There are many important reasons for it. For example, in the case of search engines and recommender systems the user will consider only the first k items, so you really want to make sure that the first elements of the search result are most relevant for him. Here, just evaluating just how relevant/accurate the top element is, is the wrong metric for the problem.
This is linked to theoretical and computational issues. The more classes you consider, the more you suffer from class ambiguity (classes whose members are much more similar to each other than to other classes). This is also an important issue when scaling image classification problems to a huge number of classes, and has motivated the use of loss functions that optimise the top-k error instead of the zero-one loss.
It has been shown that these problems are computationally easier to solve (scale better), and yield better accuracy. In loose terms, algorithms will have a hard time trying to separate very "similarly looking" classes, and spend lots of computation trying to solve it, without success. And from a practical point of view, it is not critical or even a problem. So, how is the top-k error defined?.
As we have seen, the goal is to have the most k-relevant terms as a result. As an example, consider the approach described in Top-k Multiclass SVM. See Loss Functions for Top-k Error: Analysis and Insights for more details, or do some research on ranking algorithms.

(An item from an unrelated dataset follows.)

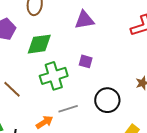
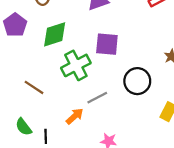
purple square: (86, 61) -> (107, 44), size x1.6

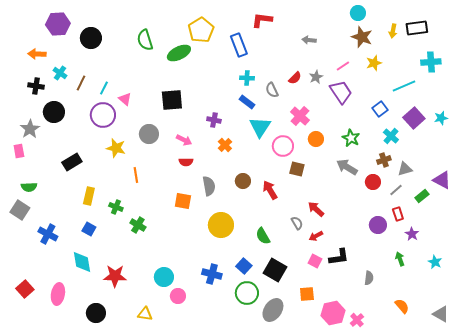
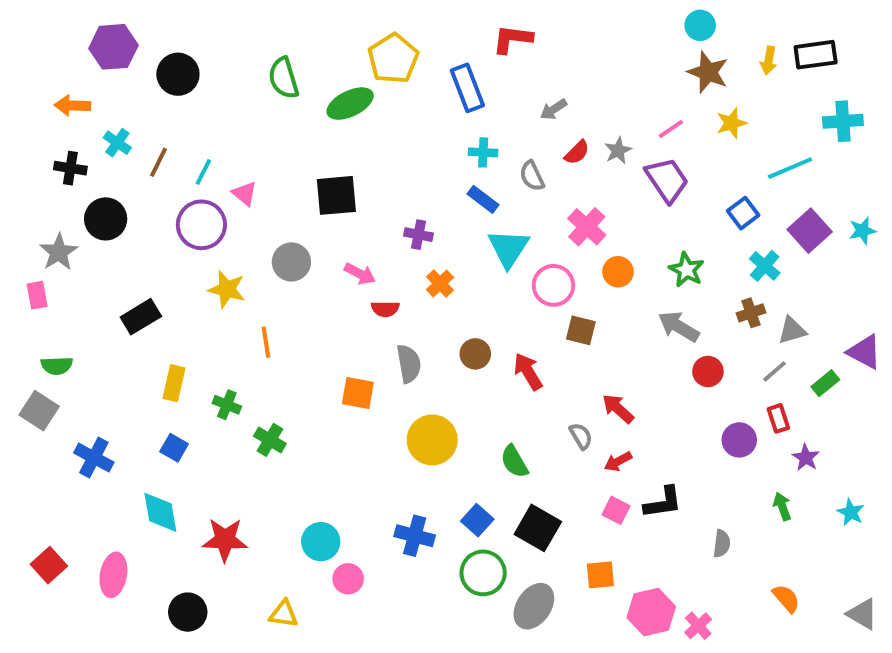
gray arrow: (309, 40) -> (553, 109), moved, turned -40
red semicircle: (186, 162) -> (385, 309), moved
red circle: (373, 182) -> (708, 371), moved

If we have a training set $\{x_{i}, y_{i}\}, i=1, ..., n$, of training samples $x_{i} \in \mathcal{X}$ and labels $y_{i} \in \mathcal{Y} = \{1, ..., m\}$. We want to learn $m$ linear predictors, $\omega_{y}$, whose prediction scores are given by the scalar product $<\omega_{y}, x>$. Let $[.]$ represent the permutation of the labels such that $[j]$ is the largest jth score,
$$
<\omega_{[1]}, x> \geq <\omega_{[2]}, x> \geq .. \geq <\omega_{[k]}, x>
$$
We will have an error when the desired search result is not among the k-best scores. We can formally encode this idea in the top-k zero-one loss defined as,
$$
\text{err}_{k}(f(x), y) = \mathbf{1}_{<\omega_{[k]}, x> > <\omega_{y}, x>}
$$
where $f(x) = (<\omega_{[1]}, x>, <\omega_{[2]}, x>, .. <\omega_{[k]}, x>)$ and $\mathbf{1}_{P} = 1$ if $P$ is true, and 0 otherwise.